…with The Young Writers Guild of Prince of Wales Island today….

I introduced (corrupted?) the youth to Dr. Wicked’s Write or Die this morning. They took to it like fish to … you know. The result? One of the young writers and I sat down and tag-teamed this on Write or Die. It took about 20 minutes total and was lots of fun. I love writing with these kids. They’re fresh and funny and their stream of consciousness writing is always surprising and a delight. The following is by Mary The Bold and (as she named me) Mrs. Marshall the Kind and Awesome. What better praise can you get in your life than that? The story’s a little trippy and mind bending, but it sure was fun to write!
“It was a poofy little marshmallow that started the whole thing. I didn’t intentionally sneak into Charlie Brown’s house and shove a marshmallow in his throat. I was just sleepwalking. Snoopy will back me up on this. You know how he’s usually up there on his doghouse snoozing away….or writing something? Well, tonight was different. He was asleep at the foot of Charlie Brown’s bed when I came in. He looked up and looked at me all (0.o) and I figured he knew I was sleepwalking… I guess… ’cause I was asleep, you know? I mean, I think that’s what he must have been looking at me like that ’cause that’s how I would look at someone who was sleepwalking into my room… you know?”
“No, ma’am, I don’t know. And I was wondering how you got to Mr. Charlie Brown’s house and back to your house in one night when it would take you five hours to drive to his house, if you could drive.”
“That, officer, is one of life’s great mysteries.”
The policeman continued to gaze impassively at me. “Mysteries…,” he muttered with a shake of his head as he flipped open his notebook and began to scribble.
“Um…yes,” I replied, my voice a little nervous now as I shifted from foot to foot. “You know, mysteries … like Murder She Wrote–” I stopped.
The policeman raised an eyebrow. “Murder?” he started.
“It’s a..,” I hesitated, looking around wildly for the right word, which was hiding under a nearby bush and poked its head out tentatively. “Metaphor!”
“Nice save,” the word muttered and slid back under the bush.
“Metaphor,” he continued, clicking his pen open and closed. “Sounds like a 7th grade English word…”
“Yes!” I agreed. “Gotta love Middle School English class!” I tried to smile.

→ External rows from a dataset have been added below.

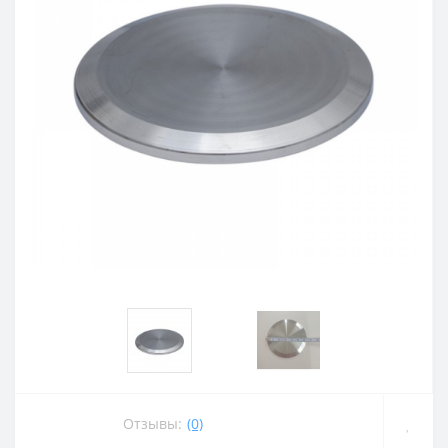
Отзывы:
(0)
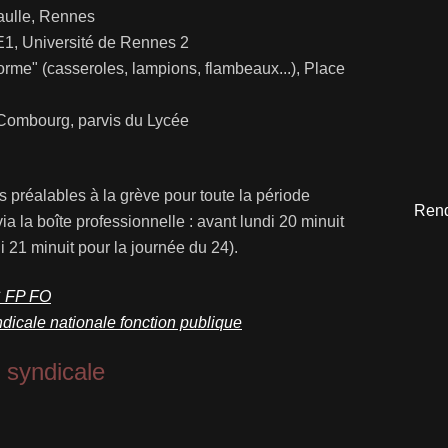
aulle, Rennes
1, Université de Rennes 2
forme" (casseroles, lampions, flambeaux...), Place
 Combourg, parvis du Lycée
 préalables à la grève pour toute la période
Rend
via la boîte professionnelle : avant lundi 20 minuit
i 21 minuit pour la journée du 24).
C FP FO
ndicale nationale fonction publique
 syndicale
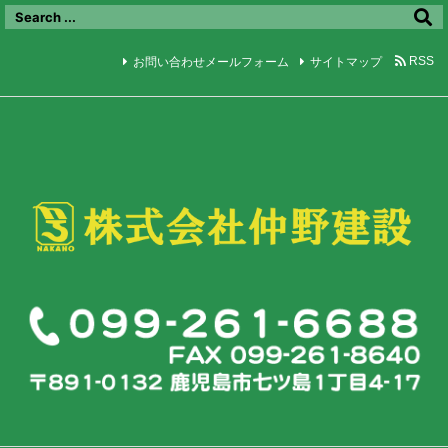
Warning
: Trying to access array offset on false in
/home/xs930358/nakano-kensetu.jp/public_html/wp-
content/themes/luxeritas/inc/json-ld.php
on line
120
お問い合わせメールフォーム
サイトマップ
RSS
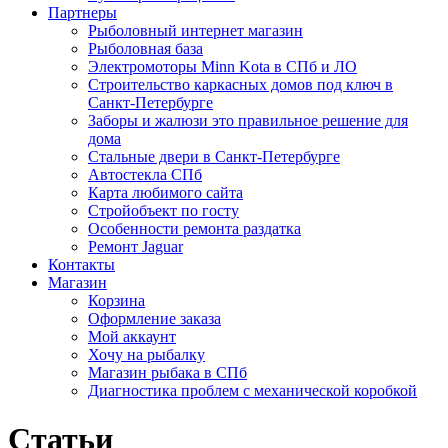
Партнеры
Рыболовный интернет магазин
Рыболовная база
Электромоторы Minn Kota в СПб и ЛО
Строительство каркасных домов под ключ в
Санкт-Петербурге
Заборы и жалюзи это правильное решение для
дома
Стальные двери в Санкт-Петербурге
Автостекла СПб
Карта любимого сайта
Стройобъект по госту
Особенности ремонта раздатка
Ремонт Jaguar
Контакты
Магазин
Корзина
Оформление заказа
Мой аккаунт
Хочу на рыбалку
Магазин рыбака в СПб
Диагностика проблем с механической коробкой
Статьи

It quickly faltered…
“I’m afraid we need to take you in for court martialling. Martialing. That word must have been used in seventh grade too…”
“Yes!” I cried immediately. “Yes, it was! BUT I SWEAR IT WASN’T ME! I DIDN’T MURDER CHARLIE BROWN!” The officer looked calmly at me.
“I’ve never talked to a crazed brown cow before.” Yes, I was a brown cow.
Two days later in court:
“It was my cousin Bill!”
The prosecutor sighed profoundly. “You don’t HAVE a cousin Bill,” he replied.
“Oh,” I muttered, looking away. “I forgot about that. I meant my cousin William!”
The prosecutor sighed again and rubbed at his eyes. “Crazed brown cows don’t have cousins…”
“Oh,” I muttered. I chewed on my lip…or a cud…sometimes it’s hard to differentiate between the two.
“Well?” he wondered finally.
I blinked. “Well… do I have Aunties?”
“Dang,” I muttered again, still chewing. “Uncles?” I ventured hopefully.
“No relations,” he replied coldly.
“Well, that’s sad,” I replied, and pulled out the big guns. I fixed the largest, brownest, saddest cow-eyes EVER at the jury. “I don’t have anyone in the world..,” I started sadly.
I could see tears in the eyes of the jurors.
“What are you doing?!” The prosecutor demanded.
“No one in the world,” I sniffled. “Isn’t that sad?”
“Stop it!” he demanded.
“NOT GUILTY!” The jurors cried.
“Case dismissed!” the judge sobbed….
“HOLD ON!” A large hooded figure burst into the hall. “If it’s a murder that’s recent, no one has joined me in a while.” Suddenly, all eyes were turned toward me.
“ALL RIGHT!” I sobbed, finaly cracking under the pressure. “I KIDNAPPED CHARLIE BROWN! I WANTED HIS PLACE ON THE BASEBALL TEAM!” The Judge stared at me hard.
“So we know why. But the question is how.” He paused “How now, brown cow?”